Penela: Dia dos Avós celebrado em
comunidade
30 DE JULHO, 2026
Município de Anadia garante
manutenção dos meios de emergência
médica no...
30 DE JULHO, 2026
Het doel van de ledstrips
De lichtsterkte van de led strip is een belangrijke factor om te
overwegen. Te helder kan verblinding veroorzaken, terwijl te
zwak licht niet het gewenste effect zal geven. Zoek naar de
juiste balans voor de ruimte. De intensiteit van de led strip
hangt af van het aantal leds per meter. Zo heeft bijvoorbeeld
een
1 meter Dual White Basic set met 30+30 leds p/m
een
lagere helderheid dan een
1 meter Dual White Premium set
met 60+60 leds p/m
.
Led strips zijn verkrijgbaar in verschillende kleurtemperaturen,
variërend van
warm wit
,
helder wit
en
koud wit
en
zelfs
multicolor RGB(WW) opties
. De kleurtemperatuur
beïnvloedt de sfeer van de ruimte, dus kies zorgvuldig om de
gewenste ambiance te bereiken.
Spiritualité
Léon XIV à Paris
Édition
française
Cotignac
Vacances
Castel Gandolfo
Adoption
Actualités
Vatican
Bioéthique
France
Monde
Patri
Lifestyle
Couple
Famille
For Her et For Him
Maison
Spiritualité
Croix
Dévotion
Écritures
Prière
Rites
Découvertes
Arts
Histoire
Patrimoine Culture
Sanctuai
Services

---

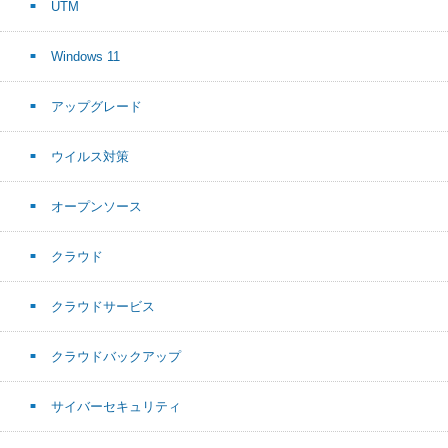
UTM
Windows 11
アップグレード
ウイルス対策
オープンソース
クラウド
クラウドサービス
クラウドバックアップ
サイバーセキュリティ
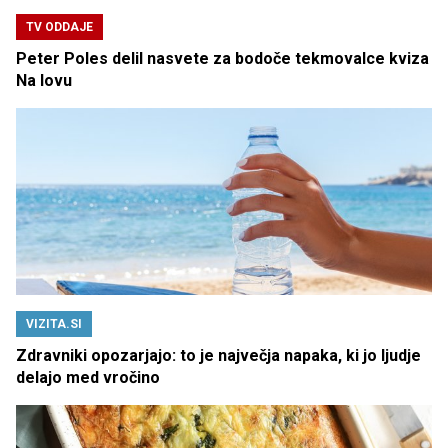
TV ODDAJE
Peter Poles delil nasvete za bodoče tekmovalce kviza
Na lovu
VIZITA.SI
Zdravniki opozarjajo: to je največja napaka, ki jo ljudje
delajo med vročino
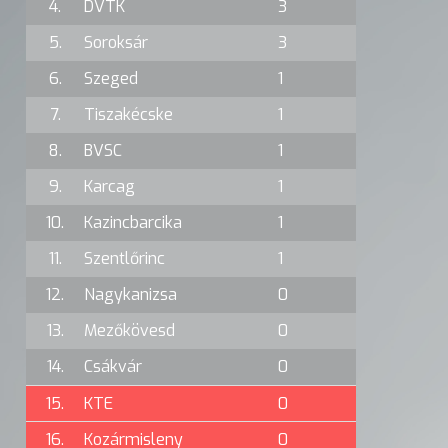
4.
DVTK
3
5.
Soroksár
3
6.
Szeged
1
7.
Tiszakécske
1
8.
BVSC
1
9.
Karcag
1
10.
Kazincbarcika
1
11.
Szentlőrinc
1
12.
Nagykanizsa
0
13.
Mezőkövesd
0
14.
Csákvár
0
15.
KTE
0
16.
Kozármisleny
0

*WHAT YOU ARE ASKED TO DO:* Copy out every line from the records that has the word "Dual".

*SOLUTION FOR THIS PROBLEM:*
1 meter Dual White Basic set met 30+30 leds p/m
1 meter Dual White Premium set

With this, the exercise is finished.